As a second and third pair of eyes appeared in the trees, I realized the stories weren’t of the fictional variety.
Someone screamed as the shadow cloaked creatures stepped out of the tree line. They were nearly upon me when I realized the screams were my own. Water splashed in the creek. A serpentine shape darted from the water. They met me as one.
It was only a story, only a—
(A note: some will say I cheated by ending the previous story abruptly. I agree.)
Face in the Fire
A bustling accusatory wind rattled the window in its frame. The view outside showed a torrent of snow and ice covering a grave weeks old. The wind had penetrated the manor, which had caused an unrelenting chill to overtake its confines. That same chill had settled deep within Phineas’ insides.
Cornelius had built a roaring fire in the hearth before retiring to his chambers for the evening. The flames crackled and hissed, as if a song sung by a demon.
Could that possibly have been the wind or was it a figment of a mind that had lost the sharpness of youth?
Phineas pulled the blanket tighter around his shoulders and leaned closer to the fire. He watched the red and orange flames dance as the fire fed upon the wood. A face appeared in the flickering inferno, as if by miracle or sorcery.
“No,” the single word escaped Phineas’ lips.
Murderer. The wind accused again.
The face in the fire stared back at him, eyes filled with accusations.
“Murderer,” the face hissed.
“No,” Phineas said to the face of his beloved.
The fire cracked in response, causing the elderly man to flinch. Phineas jumped out of the straight back chair. Cornelius. He needed Cornelius.
The figure in the doorway brought him to a stop. Madeline stood there, reeking of death. It was the same name carved into the headstone in the manor’s cemetery.
The fire cracked again as his beloved crept closer to return the favor.
Favor had not been shown to our family in the eyes of the Little One. He stood on top of a rusty metallic chariot once used by the old ones. He surveyed the surrounding crowd with a pompous expression. We were on our knees in front of the chariot.

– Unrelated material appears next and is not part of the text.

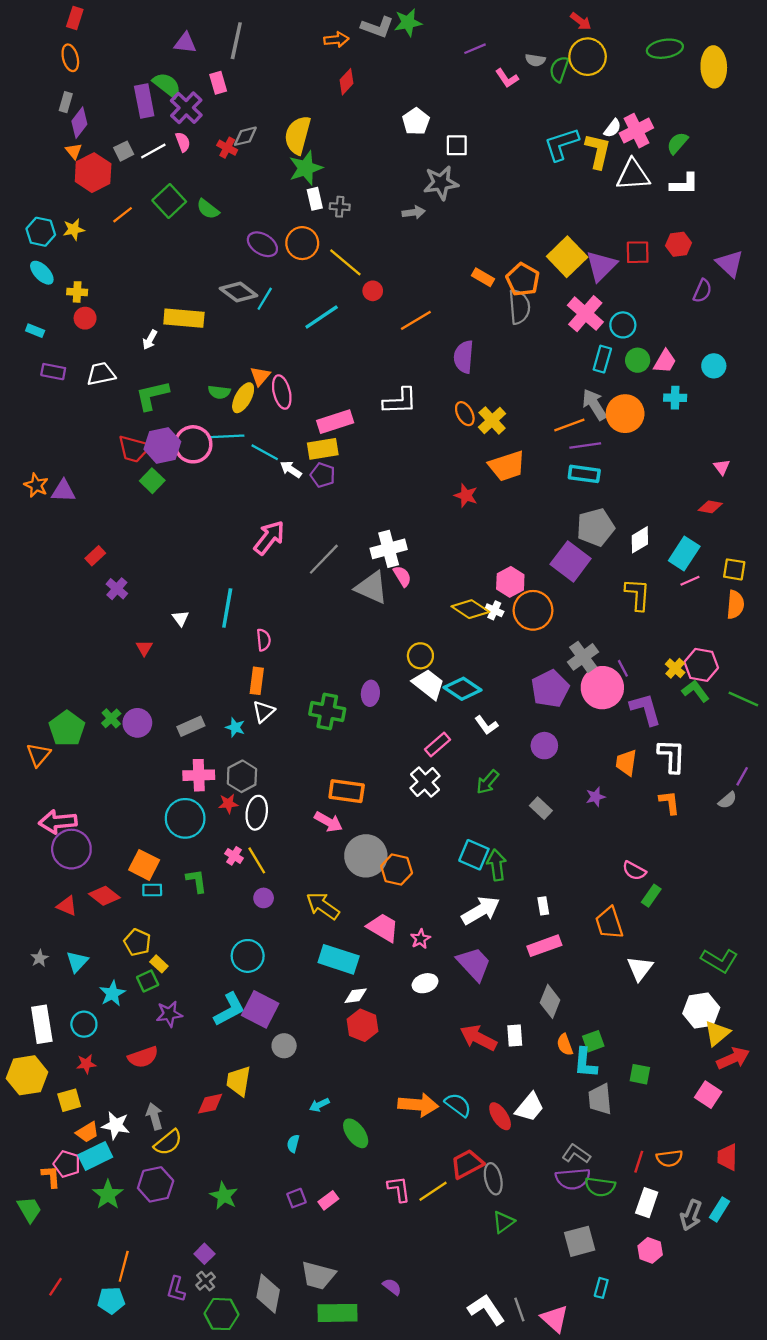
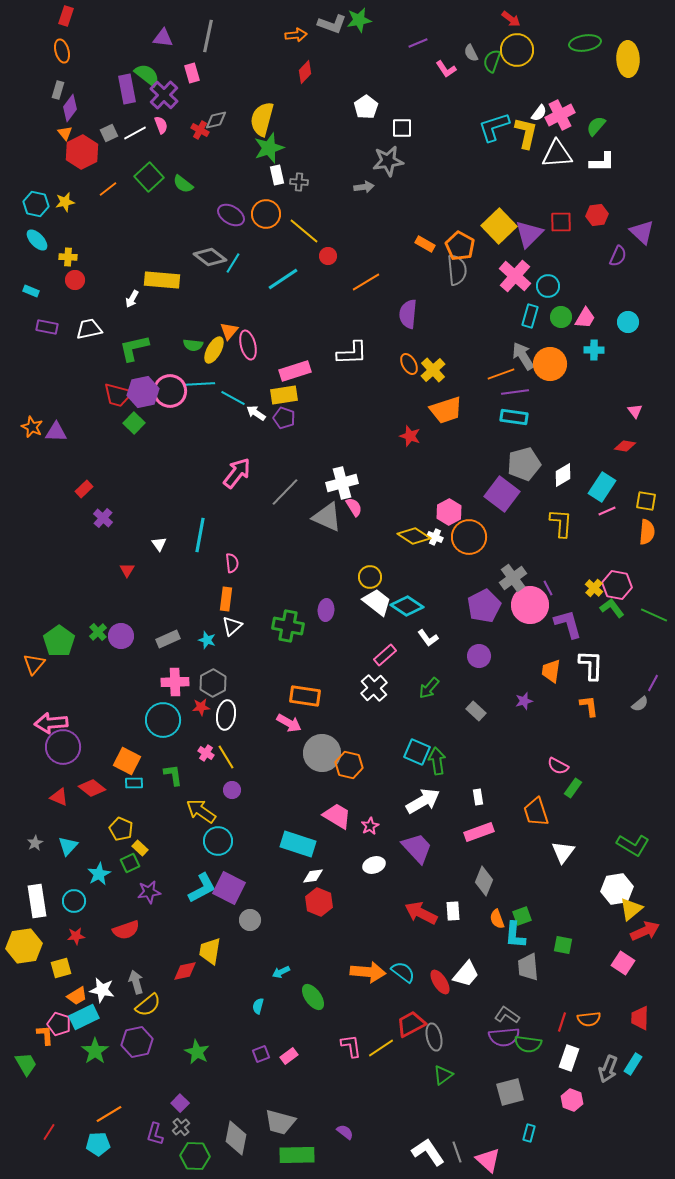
gray semicircle: (535, 60) -> (471, 53), turned 54
yellow arrow: (323, 906) -> (201, 811), moved
orange line: (124, 1266) -> (109, 1114), turned 44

I watched as everyone looked away when the Little One’s eyes fell upon them. Fear firmly gripped them, shattering what spirit these people—my people—once had. Gone was the hope I had witnessed so shortly ago.
It was my fault.
The Little One’s gaze became that of stone as he came to my family. My Da, Ma, Suz, and Nik looked away, as was the custom. When his eyes fell upon me, I didn’t look away. Instead I smiled.
Fire burned in the Little One’s eyes at my audacity. He bared his teeth, as a predator eyes its prey. His feet lifted off the surface of the metallic chariot.

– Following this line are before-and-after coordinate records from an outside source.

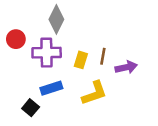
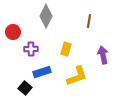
purple cross: (47, 53) -> (31, 49), moved, size x0.6
brown line: (103, 56) -> (89, 21), moved
purple arrow: (126, 67) -> (103, 55), turned -90

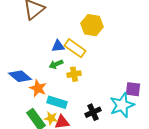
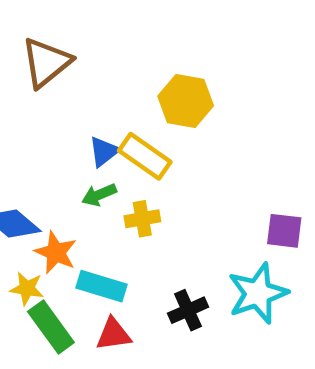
blue triangle: (58, 46) -> (104, 151), turned -32
purple square: (133, 89) -> (284, 231), moved
yellow star: (51, 118) -> (27, 289), moved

Lightning sparked in the sky above. The Little One looked up in surprise, for he didn’t know the magnitude of my power.
The lightning struck the Little One out of the sky. His chard body fell to the chariot with a thud.
I was not prey.
Those From the Sky
Prey—or humans as they were once known—scattered at the sight of Those From the Sky.

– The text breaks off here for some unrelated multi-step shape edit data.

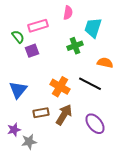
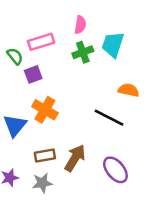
green cross: (75, 46) -> (83, 52), moved
orange cross: (60, 87) -> (45, 110), moved
gray star: (29, 142) -> (42, 183), moved

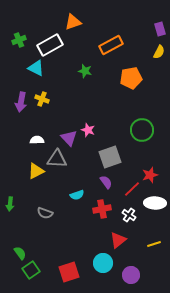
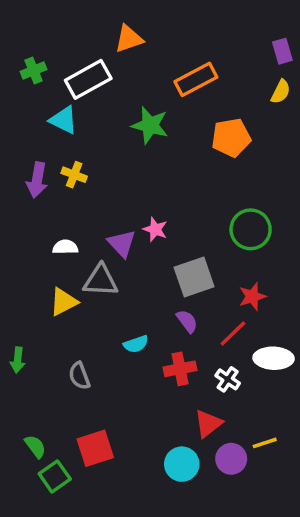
green star: (85, 71) -> (150, 125), size x1.5
red star: (150, 175) -> (252, 296), moved
gray semicircle: (45, 213) -> (79, 376), turned 49
yellow line: (154, 244) -> (265, 443), moved
red square: (69, 272) -> (95, 448), moved
purple circle: (131, 275) -> (231, 459), moved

A metal orb hovered three feet above the ground.
It spun in a continuous circle, as if surveying its surroundings with imaginary eyes.
Zara watched as her kinfolk pushed each other aside in their effort to flee the seemingly innocent object.
Unlike her kinfolk, she was finished running.
She held a long wooden stick that she had been using to play a rudimentary game with the other kids.
They had thought it was only a game. It wasn’t.
Zara dug her heels into the pavement and squeezed the stick tight.
The orb picked her out of the fleeing prey; the only prey that wasn’t so.
She was prepared when it flew at her. With a mighty swing, she connected with the orb containing an alien within. The orb flew through the sky and out of sight.
Zara was still watching when a mass of orbs appeared in the sky flying in her direction.
Heels dug in and the stick gripped firmly, she awaited their arrival.
I hope you enjoyed these short stories. Remember to follow your dreams, even if they terrify you.